Já que não tenho mais minha querida mãezinha Rute ao meu lado direito. Mas poderia ser tanto faz direito ou esquerdo. Já que elazinha cabe mais profundamente no meu âmago ou entre os dois pulmões bem no centro do meu peito.
E pra aqueles, como exemplo merecem menção tantas crianças que desconhecem quem foram seus pais. O dia de amanhã, quatorze de maio, domingo, pra elezinhos todos, o dia das mães não tem o menor significado.
Joãozinho é um garotinho órfão de pai e mãe.
Ele foi adotado oriundo de uma instituição meritória daquela cidadezinha perdida nos cafundós de onde nenhures sabe dizer onde fica.
A tal cidadezinha nem consta no mapa.
E o menino Joãozinho poucos meses ficou na casa onde pais postiços acreditavam que aquele menino, diferente de seus genes, pudesse um dia ser tido como filho de verdade.
Mas tudo não passou de um ledo engano.
O menino levado, enveredou-se pelo mau caminho e se perdeu nas drogas.
Um dia vi-o dormindo na rua. Era uma manhã gelada de inverno. E ainda por cima garoava.
Acheguei-me dele cautelosamente para não acordá-lo. Mas ele já estava. Com um olho entreaberto e o segundo cerrado.

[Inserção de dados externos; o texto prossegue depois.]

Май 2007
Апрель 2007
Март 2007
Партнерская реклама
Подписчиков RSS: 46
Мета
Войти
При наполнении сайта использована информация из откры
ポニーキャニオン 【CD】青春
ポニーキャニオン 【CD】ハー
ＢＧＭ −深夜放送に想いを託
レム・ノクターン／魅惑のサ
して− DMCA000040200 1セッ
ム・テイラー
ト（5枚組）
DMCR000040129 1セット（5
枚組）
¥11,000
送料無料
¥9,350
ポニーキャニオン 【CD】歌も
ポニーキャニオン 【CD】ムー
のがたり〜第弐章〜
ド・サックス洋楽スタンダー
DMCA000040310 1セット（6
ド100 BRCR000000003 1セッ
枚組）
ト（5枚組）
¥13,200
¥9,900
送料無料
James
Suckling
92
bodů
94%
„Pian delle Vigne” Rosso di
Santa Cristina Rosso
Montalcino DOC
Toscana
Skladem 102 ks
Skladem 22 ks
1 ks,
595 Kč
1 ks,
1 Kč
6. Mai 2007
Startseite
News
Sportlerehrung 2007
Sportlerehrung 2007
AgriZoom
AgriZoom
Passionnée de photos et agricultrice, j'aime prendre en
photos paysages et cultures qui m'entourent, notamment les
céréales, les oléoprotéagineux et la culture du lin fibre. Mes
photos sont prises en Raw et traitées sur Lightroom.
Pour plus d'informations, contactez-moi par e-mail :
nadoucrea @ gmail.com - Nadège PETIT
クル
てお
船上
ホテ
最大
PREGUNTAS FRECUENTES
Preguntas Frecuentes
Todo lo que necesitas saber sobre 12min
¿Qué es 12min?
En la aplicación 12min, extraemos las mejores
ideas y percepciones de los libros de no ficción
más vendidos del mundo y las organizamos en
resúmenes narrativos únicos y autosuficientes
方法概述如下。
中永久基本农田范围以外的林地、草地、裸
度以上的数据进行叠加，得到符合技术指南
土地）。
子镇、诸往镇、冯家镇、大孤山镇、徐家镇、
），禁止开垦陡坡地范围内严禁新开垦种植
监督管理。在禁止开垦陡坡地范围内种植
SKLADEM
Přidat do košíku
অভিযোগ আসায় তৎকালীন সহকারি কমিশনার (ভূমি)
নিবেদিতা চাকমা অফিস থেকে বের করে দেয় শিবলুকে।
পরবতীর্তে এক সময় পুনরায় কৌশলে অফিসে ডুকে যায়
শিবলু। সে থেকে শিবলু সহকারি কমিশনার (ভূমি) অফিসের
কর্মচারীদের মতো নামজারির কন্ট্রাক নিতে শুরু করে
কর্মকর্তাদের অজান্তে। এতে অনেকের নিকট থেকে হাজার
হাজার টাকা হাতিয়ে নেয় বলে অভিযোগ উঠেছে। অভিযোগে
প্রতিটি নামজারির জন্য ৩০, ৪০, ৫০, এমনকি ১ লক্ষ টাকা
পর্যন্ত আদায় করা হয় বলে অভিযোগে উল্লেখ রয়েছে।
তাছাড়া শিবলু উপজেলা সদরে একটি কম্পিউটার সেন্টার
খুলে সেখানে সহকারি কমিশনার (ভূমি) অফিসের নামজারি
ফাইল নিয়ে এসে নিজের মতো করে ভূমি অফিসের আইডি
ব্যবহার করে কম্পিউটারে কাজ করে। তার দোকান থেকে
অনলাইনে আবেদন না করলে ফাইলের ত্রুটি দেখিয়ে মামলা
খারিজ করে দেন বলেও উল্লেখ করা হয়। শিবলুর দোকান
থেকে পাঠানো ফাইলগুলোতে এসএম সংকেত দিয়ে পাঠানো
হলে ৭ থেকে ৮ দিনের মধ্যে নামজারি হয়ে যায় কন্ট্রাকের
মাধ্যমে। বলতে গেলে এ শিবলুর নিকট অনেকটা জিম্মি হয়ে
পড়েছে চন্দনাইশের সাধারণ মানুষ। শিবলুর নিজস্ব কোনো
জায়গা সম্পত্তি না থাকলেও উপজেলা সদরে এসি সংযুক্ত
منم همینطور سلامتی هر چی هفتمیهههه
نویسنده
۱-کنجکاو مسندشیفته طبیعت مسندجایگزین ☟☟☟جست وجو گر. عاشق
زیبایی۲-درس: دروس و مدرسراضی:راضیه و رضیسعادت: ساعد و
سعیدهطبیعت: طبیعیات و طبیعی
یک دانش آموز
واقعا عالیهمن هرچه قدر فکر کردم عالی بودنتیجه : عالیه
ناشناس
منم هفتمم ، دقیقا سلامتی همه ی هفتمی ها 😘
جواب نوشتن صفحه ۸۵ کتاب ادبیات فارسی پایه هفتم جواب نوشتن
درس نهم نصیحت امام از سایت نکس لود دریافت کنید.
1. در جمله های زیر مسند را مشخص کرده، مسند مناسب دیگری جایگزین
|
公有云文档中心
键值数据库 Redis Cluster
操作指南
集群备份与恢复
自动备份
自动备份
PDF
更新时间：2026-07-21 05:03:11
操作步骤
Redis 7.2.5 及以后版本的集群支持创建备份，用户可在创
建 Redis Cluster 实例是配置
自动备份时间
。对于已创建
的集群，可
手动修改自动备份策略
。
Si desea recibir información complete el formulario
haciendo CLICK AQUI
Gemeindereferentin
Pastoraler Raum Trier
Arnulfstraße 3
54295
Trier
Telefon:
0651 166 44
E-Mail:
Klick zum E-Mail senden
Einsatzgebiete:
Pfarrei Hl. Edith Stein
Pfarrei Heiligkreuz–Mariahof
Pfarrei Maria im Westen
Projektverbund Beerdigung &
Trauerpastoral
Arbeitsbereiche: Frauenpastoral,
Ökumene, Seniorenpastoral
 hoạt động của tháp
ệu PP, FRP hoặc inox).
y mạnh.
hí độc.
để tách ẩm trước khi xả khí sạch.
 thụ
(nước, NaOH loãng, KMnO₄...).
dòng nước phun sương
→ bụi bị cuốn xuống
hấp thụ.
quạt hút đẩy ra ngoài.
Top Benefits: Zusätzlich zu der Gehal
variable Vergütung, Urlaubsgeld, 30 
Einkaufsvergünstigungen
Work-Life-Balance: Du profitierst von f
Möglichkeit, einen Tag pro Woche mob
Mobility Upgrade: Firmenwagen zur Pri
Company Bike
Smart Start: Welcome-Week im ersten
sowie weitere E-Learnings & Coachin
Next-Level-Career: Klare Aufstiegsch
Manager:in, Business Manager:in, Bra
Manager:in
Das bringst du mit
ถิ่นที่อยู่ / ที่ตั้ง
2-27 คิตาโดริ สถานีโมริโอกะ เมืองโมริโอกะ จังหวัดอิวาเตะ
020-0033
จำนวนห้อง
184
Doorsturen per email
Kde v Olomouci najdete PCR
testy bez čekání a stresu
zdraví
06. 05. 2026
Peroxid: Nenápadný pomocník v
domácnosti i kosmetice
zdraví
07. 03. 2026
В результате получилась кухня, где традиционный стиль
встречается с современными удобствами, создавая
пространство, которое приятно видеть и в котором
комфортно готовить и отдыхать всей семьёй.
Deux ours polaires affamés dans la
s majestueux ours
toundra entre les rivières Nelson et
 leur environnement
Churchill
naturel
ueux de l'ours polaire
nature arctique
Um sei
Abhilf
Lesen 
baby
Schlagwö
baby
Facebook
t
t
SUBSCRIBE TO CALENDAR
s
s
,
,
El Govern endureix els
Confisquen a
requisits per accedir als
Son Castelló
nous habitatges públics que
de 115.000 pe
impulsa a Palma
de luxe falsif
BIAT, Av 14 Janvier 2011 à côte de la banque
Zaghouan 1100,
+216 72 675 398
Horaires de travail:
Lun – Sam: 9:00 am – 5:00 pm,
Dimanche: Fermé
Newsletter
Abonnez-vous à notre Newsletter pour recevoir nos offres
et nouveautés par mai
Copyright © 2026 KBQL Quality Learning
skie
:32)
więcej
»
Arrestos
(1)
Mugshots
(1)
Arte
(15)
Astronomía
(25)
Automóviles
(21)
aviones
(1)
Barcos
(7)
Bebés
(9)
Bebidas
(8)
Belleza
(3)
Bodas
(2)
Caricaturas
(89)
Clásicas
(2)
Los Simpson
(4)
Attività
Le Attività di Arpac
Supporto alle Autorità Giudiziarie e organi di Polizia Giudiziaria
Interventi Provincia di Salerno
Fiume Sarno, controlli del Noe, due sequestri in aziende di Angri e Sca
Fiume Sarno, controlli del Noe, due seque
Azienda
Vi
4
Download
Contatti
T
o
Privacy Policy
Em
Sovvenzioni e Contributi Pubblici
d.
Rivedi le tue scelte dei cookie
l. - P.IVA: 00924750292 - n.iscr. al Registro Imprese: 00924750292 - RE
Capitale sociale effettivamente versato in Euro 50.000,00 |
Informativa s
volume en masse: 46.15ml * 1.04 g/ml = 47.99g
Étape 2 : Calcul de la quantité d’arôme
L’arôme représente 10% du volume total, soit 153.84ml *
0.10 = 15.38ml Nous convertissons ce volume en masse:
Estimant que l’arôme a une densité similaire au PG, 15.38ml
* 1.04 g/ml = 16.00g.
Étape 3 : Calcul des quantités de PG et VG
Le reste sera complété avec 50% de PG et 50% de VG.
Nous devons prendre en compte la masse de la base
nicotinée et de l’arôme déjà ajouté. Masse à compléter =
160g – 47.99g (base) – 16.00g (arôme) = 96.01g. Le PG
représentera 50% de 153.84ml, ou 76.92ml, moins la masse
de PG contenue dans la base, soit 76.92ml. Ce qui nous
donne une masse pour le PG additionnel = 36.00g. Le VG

E puxei prosa: “menino. Não tens casa onde morar? Não tens pais? Por acaso aqui é onde moras? Não sentes falta de um lar?”
Foram perguntas tolas. Já o sabia.
Antes de ir embora fiz-lhe uma derradeira pergunta: “não sabes que amanhã é dia das mães”?
“Que mãe? Você por acaso tem uma? Eu não sei quem é a minha. Nem ao menos tenho sobrenome. Podes me chamar de filho das ruas. Ou qual nome lhe aprouver. E olha, o dia de amanhã, pra mim não tem nenhum significado. Tchau”.
É. Sou deveras um afortunado.
Embora, naquela mesa da sala de jantar no domingo, dia delas, seu lugar vai estar vazio.
Minha querida mãe Rute. A senhora pode ter feito uma longa viagem bem no alto. De onde pode estar me vendo nesta hora.
Não posso presenteá-la com um botão de rosa. Nem ao menos com uma rosa inteira.
Mas receba, minha amada mãe Rute, estas lágrimas que, derramadas neste teclado negro, inundam-no com meus sentimentos mais puros que a pureza de seu coraçãozinho que um dia parou definitivamente de pulsar. E eu, médico impotente, de impedir a chegada da morte, a sua despedida assisti. Naquele momento de tanta tristeza. Naquele centro cirúrgico da Santa Casa. Adeus soa muito forte. Melhor dizer até breve. Minha mãe.